In human platelets thrombin-induced calcium release from intracellular stores, the consequent influx of extracellular calcium, as well as their role in the aggregation and ATP-secretion reactions were examined. In indo-1-loaded platelets intracellular calcium release was studied in the presence of excess EGTA in the incubation medium, while calcium influx was followed after a rapid repletion of external calcium. After thrombin-stimulation both calcium release and calcium influx produced about the same peak levels of cytoplasmic free calcium but in the first case it was only a transient response, while in the latter one a sustained calcium signal was observed. Increased calcium influx could be evoked for several minutes after the addition of thrombin, it was selectively inhibited by Mg2+ (20 mM) and Ni2+ (1 mM) ions, by neomycin and by PCMB, a non-penetrating SH-group reagent. This calcium influx was practically insensitive to organic calcium channel blockers. Thrombin-induced platelet aggregation was only partial in the absence of external calcium, even if excess magnesium was present in the media, while the aggregation response became complete if external calcium was repleted. A significantly reduced aggregation could be seen in calcium-containing media if calcium influx was selectively inhibited. Platelet ATP-secretion under the same conditions did not depend on external calcium or on calcium influx. These data indicate that in thrombin-stimulated platelets the opening of specific plasma membrane calcium channels can be selectively modulated and these channels play a major role in the development of a full-scale aggregation.

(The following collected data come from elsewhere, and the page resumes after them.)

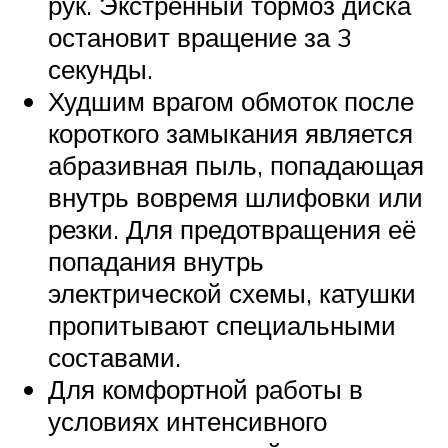
рук. Экстренный тормоз диска
остановит вращение за 3
секунды.
Худшим врагом обмоток после
короткого замыкания является
абразивная пыль, попадающая
внутрь вовремя шлифовки или
резки. Для предотвращения её
попадания внутрь
электрической схемы, катушки
пропитывают специальными
составами.
Для комфортной работы в
условиях интенсивного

Effects of phosphoinositides on calcium movements in human platelet membrane vesicles.

In a mixed endoplasmic and surface-type membrane vesicle preparation from human platelets the polyphosphoinositides PIP and PIP2, similarly to IP3, were found to induce a rapid calcium release reaction. At physiological (resting) cytoplasmic calcium concentrations (0.1-0.3 microM) the PIP2 and IP3 concentrations producing half-maximum calcium release were similar (0.7 microM) and both agents could mobilize about 30-40% of the intravesicular calcium. However, the phosphodiesteric degradation of PIP2 in the membrane vesicles was found to be negligible and the ion- and drug-sensitivities of the calcium release reactions were different. The IP3-induced calcium release was selectively inhibited by micromolar calcium concentrations and by cinnarizine, while the PIP2-induced release was blocked by magnesium ions and neomycin. The calcium release evoked by either agent was inhibited by low concentrations of lanthanum but, in contrast to the ATP-dependent calcium pump, it was insensitive to vanadate, quercetin and to the lowering of the incubation temperature. When added simultaneously or in a rapid succession, maximum effective IP3 and PIP2 concentrations produced an additive calcium release reaction. Based on these data we suggest that IP3 and PIP2, respectively, induce rapid transmembrane calcium movements involving different transport pathways and/or membrane calcium pools, which are not related to the active calcium transport systems.